■ **INSTRUCTIONS TO FOLLOW**: A word-for-word copy of the records that follow is needed, with every picture omitted.

■ **EXERCISE INPUT**:
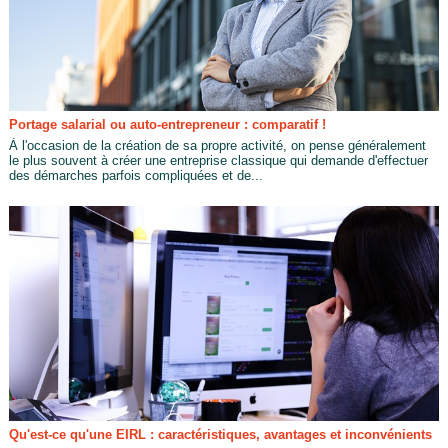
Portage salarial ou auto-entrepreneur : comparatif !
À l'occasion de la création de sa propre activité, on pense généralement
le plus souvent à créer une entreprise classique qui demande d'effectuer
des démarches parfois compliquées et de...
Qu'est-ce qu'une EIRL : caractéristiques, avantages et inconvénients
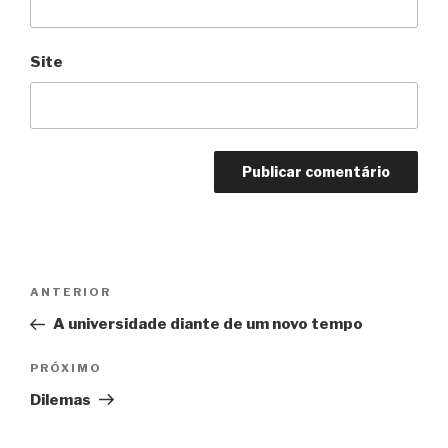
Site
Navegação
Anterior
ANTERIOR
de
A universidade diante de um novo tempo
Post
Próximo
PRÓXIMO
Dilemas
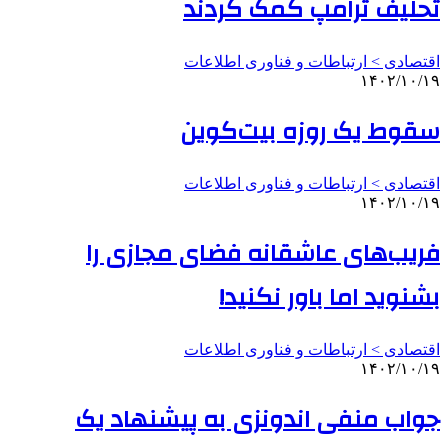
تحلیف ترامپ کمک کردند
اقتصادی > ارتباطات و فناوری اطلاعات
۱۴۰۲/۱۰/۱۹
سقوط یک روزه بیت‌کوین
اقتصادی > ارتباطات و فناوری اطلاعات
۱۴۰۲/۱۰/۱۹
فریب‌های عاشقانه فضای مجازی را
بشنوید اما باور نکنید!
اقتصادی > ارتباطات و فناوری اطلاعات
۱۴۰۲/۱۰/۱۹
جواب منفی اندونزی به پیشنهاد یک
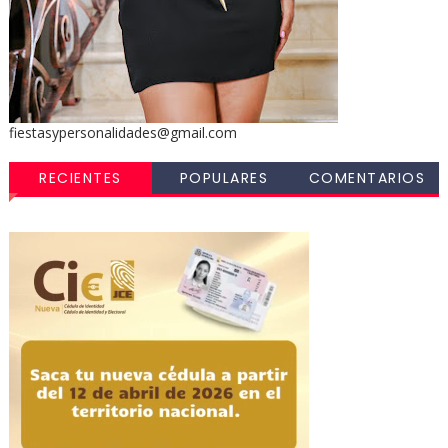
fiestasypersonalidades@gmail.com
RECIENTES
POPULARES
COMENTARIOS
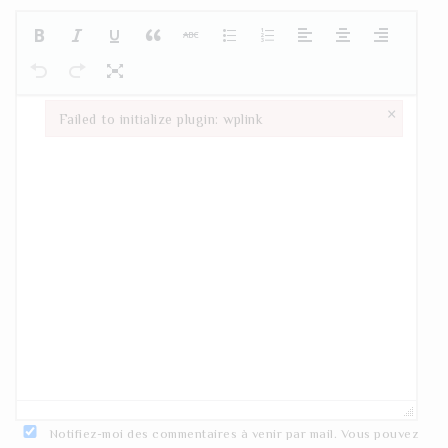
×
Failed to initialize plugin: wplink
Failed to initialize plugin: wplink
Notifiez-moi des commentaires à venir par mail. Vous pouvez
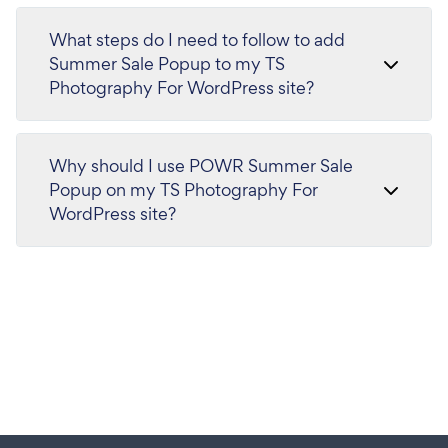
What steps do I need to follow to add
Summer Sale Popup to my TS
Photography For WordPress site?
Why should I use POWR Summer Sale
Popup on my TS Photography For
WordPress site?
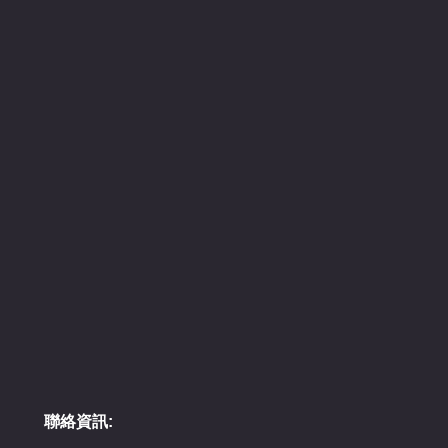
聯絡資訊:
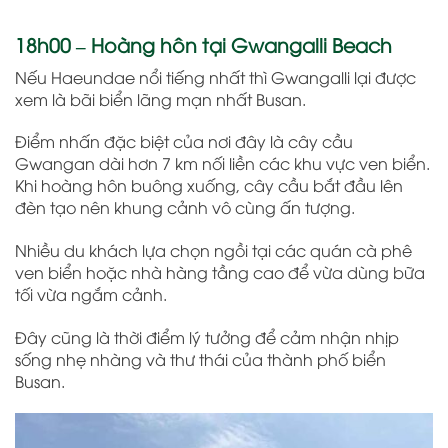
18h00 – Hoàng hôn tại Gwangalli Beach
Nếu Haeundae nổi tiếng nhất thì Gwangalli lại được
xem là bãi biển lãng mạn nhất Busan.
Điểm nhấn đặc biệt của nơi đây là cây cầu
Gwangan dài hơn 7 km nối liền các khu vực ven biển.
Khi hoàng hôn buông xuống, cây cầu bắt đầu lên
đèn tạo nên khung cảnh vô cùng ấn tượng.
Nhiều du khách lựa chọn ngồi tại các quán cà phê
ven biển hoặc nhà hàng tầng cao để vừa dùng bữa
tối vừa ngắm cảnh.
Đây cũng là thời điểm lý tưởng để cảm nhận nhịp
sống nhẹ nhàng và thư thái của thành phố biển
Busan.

■ **EXPECTED ANSWER**:
Portage salarial ou auto-entrepreneur : comparatif !
À l'occasion de la création de sa propre activité, on pense généralement
le plus souvent à créer une entreprise classique qui demande d'effectuer
des démarches parfois compliquées et de...
Qu'est-ce qu'une EIRL : caractéristiques, avantages et inconvénients
Site
Navegação
Anterior
ANTERIOR
de
A universidade diante de um novo tempo
Post
Próximo
PRÓXIMO
Dilemas
تحلیف ترامپ کمک کردند
اقتصادی > ارتباطات و فناوری اطلاعات
۱۴۰۲/۱۰/۱۹
سقوط یک روزه بیت‌کوین
اقتصادی > ارتباطات و فناوری اطلاعات
۱۴۰۲/۱۰/۱۹
فریب‌های عاشقانه فضای مجازی را
بشنوید اما باور نکنید!
اقتصادی > ارتباطات و فناوری اطلاعات
۱۴۰۲/۱۰/۱۹
جواب منفی اندونزی به پیشنهاد یک
fiestasypersonalidades@gmail.com
RECIENTES
POPULARES
COMENTARIOS
×
Failed to initialize plugin: wplink
Failed to initialize plugin: wplink
Notifiez-moi des commentaires à venir par mail. Vous pouvez
What steps do I need to follow to add
Summer Sale Popup to my TS
Photography For WordPress site?
Why should I use POWR Summer Sale
Popup on my TS Photography For
WordPress site?
聯絡資訊:
18h00 – Hoàng hôn tại Gwangalli Beach
Nếu Haeundae nổi tiếng nhất thì Gwangalli lại được
xem là bãi biển lãng mạn nhất Busan.
Điểm nhấn đặc biệt của nơi đây là cây cầu
Gwangan dài hơn 7 km nối liền các khu vực ven biển.
Khi hoàng hôn buông xuống, cây cầu bắt đầu lên
đèn tạo nên khung cảnh vô cùng ấn tượng.
Nhiều du khách lựa chọn ngồi tại các quán cà phê
ven biển hoặc nhà hàng tầng cao để vừa dùng bữa
tối vừa ngắm cảnh.
Đây cũng là thời điểm lý tưởng để cảm nhận nhịp
sống nhẹ nhàng và thư thái của thành phố biển
Busan.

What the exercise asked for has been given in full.